Help us improve your experience.

Let us know what you think.

Do you have time for a two-minute survey?

 
 

Firewall Policy Locking Modes

Starting in Security Director Release 18.3R1, you can manually lock a policy. By default, the locking mode for policies is automatic and policies are automatically locked when you start editing the rules. When you leave the rules editing page, the policy is automatically unlocked. The timeout interval for automatic locking is 15 minutes.

However, if required, you can choose the option to manually lock a policy. There is no timeout interval in case of manual lock. When you lock the policy and leave the page or log out, the policy remains locked. After you have completed editing the policy, you can unlock the policy and it then becomes available to other users for editing. The policy can be unlocked by the same user or by any other user with the same RBAC permissions. Only those users who have the permission to lock or unlock a policy are able to toggle between automatic mode and manual mode.

Manually Locking a Policy

To manually lock a policy:

  1. Select Configure>Policy-Name Policy>Policies.
  2. Select Manual Mode from the Locking list.

    A warning message is displayed.

  3. Click Yes to toggle the locking mode.

    All the existing locks in the policies are released and the user is switched to manual mode.

  4. Right-click the policy that you want to edit, or select Lock Policy from the More list.

    A message is displayed for confirmation.

  5. Click Yes to lock the policy.

    The policy will be locked. You can see a lock icon next to the check box on the policies page.

Note:

In the manual mode, if the user starts to edit the policy without manually locking it, the policy is locked by the system like in auto mode. However, the user must manually unlock the policy and then it will be available for other users for editing.

Manually unlocking a Policy

To manually unlock a policy:

  1. Select Configure>Policy-Name Policy>Policies.
  2. Right-click the policy that you want to unlock, or select Unlock Policy from the More list.

    A message is displayed for confirmation.

  3. Click Yes to unlock the policy.

    The policy will be unlocked.
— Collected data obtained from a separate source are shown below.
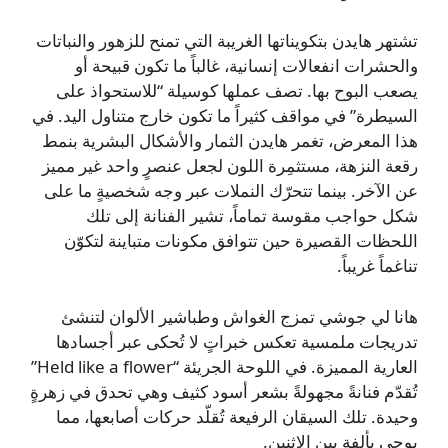
تشتهر هايدن بتكويناتها الغريبة التي تمنح للزهور والنباتات
والحشرات انفعالات إنسانية، غالباً ما تكون قبيحة أو
يصعب البوح بها. تصف عملها كوسيلة “للاستحواذ على
السيطرة” في مواقف كثيراً ما تكون خارج متناول اليد. في
هذا المعرض، تغمر هايدن الثمار والأشكال البشرية بنمط
رقعة النزهة، مستثمِرة اللون لجعل عنصرٍ واحد غير مميز
عن الآخر. بينما تتحرّك النملات عبر وجه شخصيةٍ ما على
شكل حواجب مقوسة تماماً، تشير الفنانة إلى تلك
اللحظات القصيرة حين تتوافق مكونات متباينة لتكوّن
تناغماً غريباً.
هانا لي جوشي تمزج الغواش وطباشير الألوان لتنشئ
تدريجات ملمسية تعكس خبراتٍ لا تُحكى عبر أجسادها
العارية المميزة. في اللوحة الجريئة “Held like a flower”
تُقدّم فنانةً مجهولةً بشعر أسود كثيف وهي تحدق في زهرةٍ
وحيدة. تلك السيقان الرفيعة تُقلّد حركات أصابعها، مما
يوحي بألفةٍ بين الاثنين.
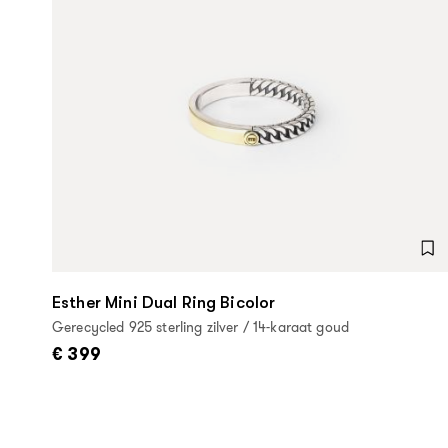
Esther Mini Dual Ring Bicolor
Gerecycled 925 sterling zilver / 14-karaat goud
€ 399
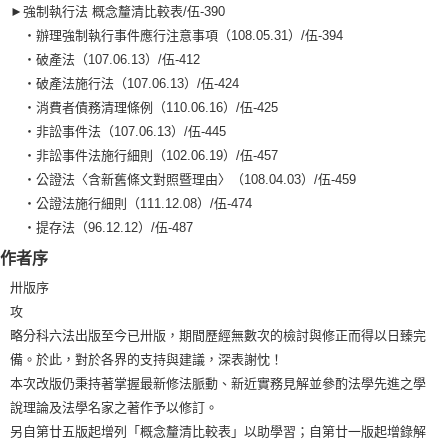
►強制執行法 概念釐清比較表/伍-390
‧辦理強制執行事件應行注意事項（108.05.31）/伍-394
‧破產法（107.06.13）/伍-412
‧破產法施行法（107.06.13）/伍-424
‧消費者債務清理條例（110.06.16）/伍-425
‧非訟事件法（107.06.13）/伍-445
‧非訟事件法施行細則（102.06.19）/伍-457
‧公證法〈含新舊條文對照暨理由〉（108.04.03）/伍-459
‧公證法施行細則（111.12.08）/伍-474
‧提存法（96.12.12）/伍-487
作者序
卅版序
攻
略分科六法出版至今已卅版，期間歷經無數次的檢討與修正而得以日臻完
備。於此，對於各界的支持與建議，深表謝忱！
本次改版仍秉持著掌握最新修法脈動、新近實務見解並參酌法學先進之學
說理論及法學名家之著作予以修訂。
另自第廿五版起增列「概念釐清比較表」以助學習；自第廿一版起增錄解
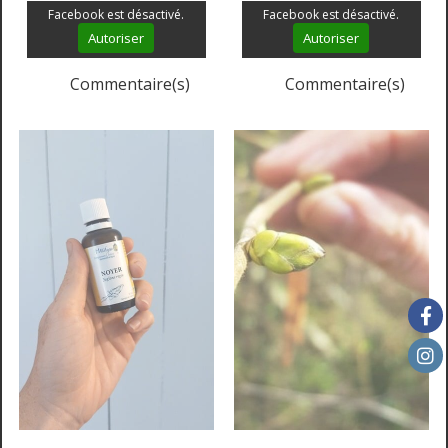
Facebook est désactivé.
Facebook est désactivé.
Autoriser
Autoriser
Commentaire(s)
Commentaire(s)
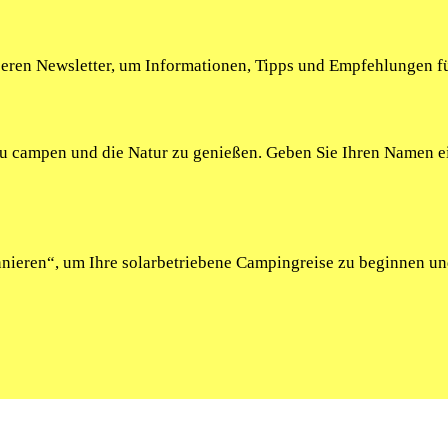
seren Newsletter, um Informationen, Tipps und Empfehlungen fü
 zu campen und die Natur zu genießen. Geben Sie Ihren Namen 
onnieren“, um Ihre solarbetriebene Campingreise zu beginnen u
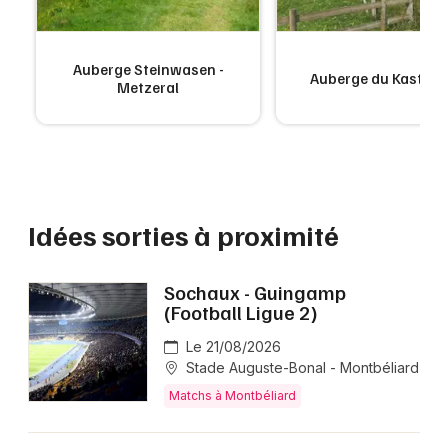
Auberge Steinwasen -
Auberge du Kastelb
Metzeral
Idées sorties à proximité
Sochaux - Guingamp
(Football Ligue 2)
Le 21/08/2026
Stade Auguste-Bonal - Montbéliard
Matchs à Montbéliard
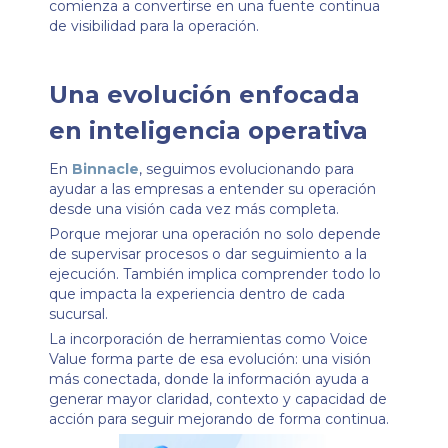
comienza a convertirse en una fuente continua
de visibilidad para la operación.
Una evolución enfocada
en inteligencia operativa
En
Binnacle
, seguimos evolucionando para
ayudar a las empresas a entender su operación
desde una visión cada vez más completa.
Porque mejorar una operación no solo depende
de supervisar procesos o dar seguimiento a la
ejecución. También implica comprender todo lo
que impacta la experiencia dentro de cada
sucursal.
La incorporación de herramientas como Voice
Value forma parte de esa evolución: una visión
más conectada, donde la información ayuda a
generar mayor claridad, contexto y capacidad de
acción para seguir mejorando de forma continua.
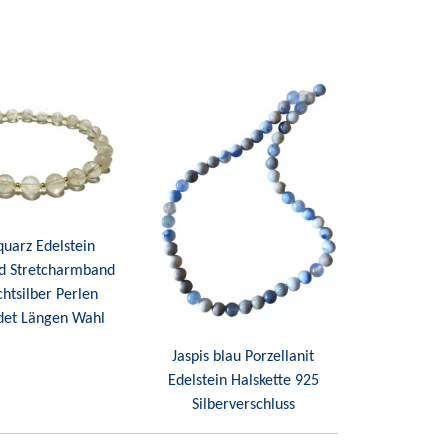
quarz Edelstein
 Stretcharmband
chtsilber Perlen
det Längen Wahl
Jaspis blau Porzellanit
Edelstein Halskette 925
Silberverschluss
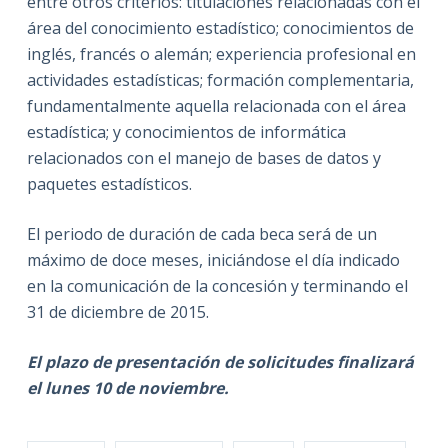
entre otros criterios: titulaciones relacionadas con el
área del conocimiento estadístico; conocimientos de
inglés, francés o alemán; experiencia profesional en
actividades estadísticas; formación complementaria,
fundamentalmente aquella relacionada con el área
estadística; y conocimientos de informática
relacionados con el manejo de bases de datos y
paquetes estadísticos.
El periodo de duración de cada beca será de un
máximo de doce meses, iniciándose el día indicado
en la comunicación de la concesión y terminando el
31 de diciembre de 2015.
El plazo de presentación de solicitudes finalizará
el lunes 10 de noviembre.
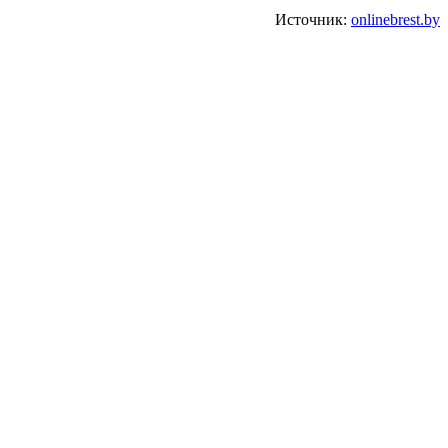
Источник:
onlinebrest.by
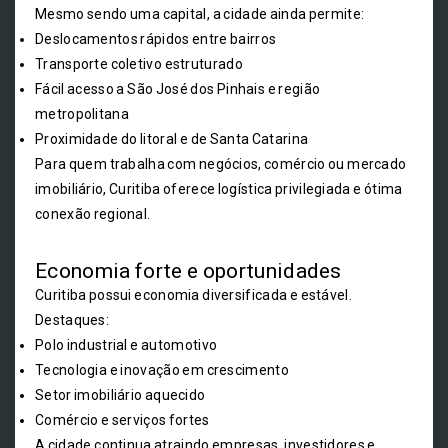
Mesmo sendo uma capital, a cidade ainda permite:
Deslocamentos rápidos entre bairros
Transporte coletivo estruturado
Fácil acesso a São José dos Pinhais e região
metropolitana
Proximidade do litoral e de Santa Catarina
Para quem trabalha com negócios, comércio ou mercado
imobiliário, Curitiba oferece logística privilegiada e ótima
conexão regional.
Economia forte e oportunidades
Curitiba possui economia diversificada e estável.
Destaques:
Polo industrial e automotivo
Tecnologia e inovação em crescimento
Setor imobiliário aquecido
Comércio e serviços fortes
A cidade continua atraindo empresas, investidores e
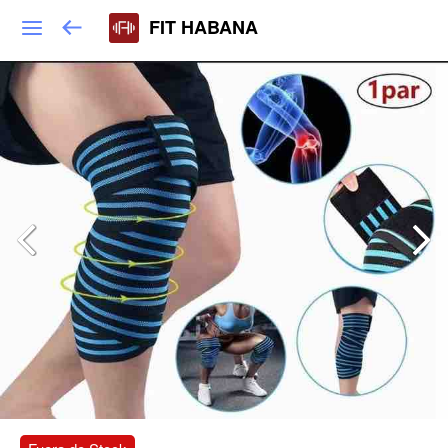
FIT HABANA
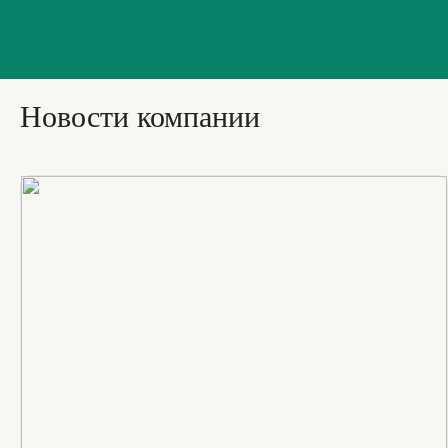
Новости компании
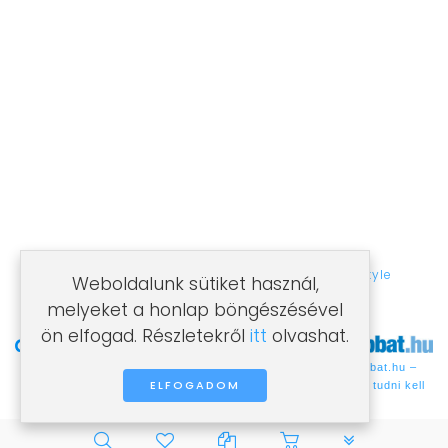
MINŐSÉG ÉS GARANCIA
Minden klímabeszerelésre garanciát vállalunk!
Több éves szakmai tapasztalattal rendelkező
csapatunk, profi minőséget nyújt Önnek!
©2021 Villámklíma. Az oldalt készítette:
Ideastyle
Weboldalunk sütiket használ,
melyeket a honlap böngészésével
ön elfogad. Részletekről
itt
olvashat.
Olcsóbbat.hu –
Árukereső.hu
ELFOGADOM
Spórolni tudni kell
PLG_SYSTEM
The lock icon next to the check box will disappear.

Note:

If User1 has locked a policy and User2 with the same RBAC capability unlocks the same policy, then a message is displayed that any unsaved changes made by User1 will be lost.

Switching Manual Lock to Automatic Lock for a policy

While switching from manual lock to automatic lock and vice versa, all the existing locks in the policies will be released.

To switch to automatic locking mode:

  1. Select Configure>Policy-Name Policy>Policies.
  2. Select Auto Mode from the Locking list.

    A warning message is displayed.

  3. Click Yes to toggle the locking mode.

    All the existing locks in the policies are released and the user is switched to Auto mode.

Note:

In the auto mode, the policies are automatically locked when a user starts editing the rules.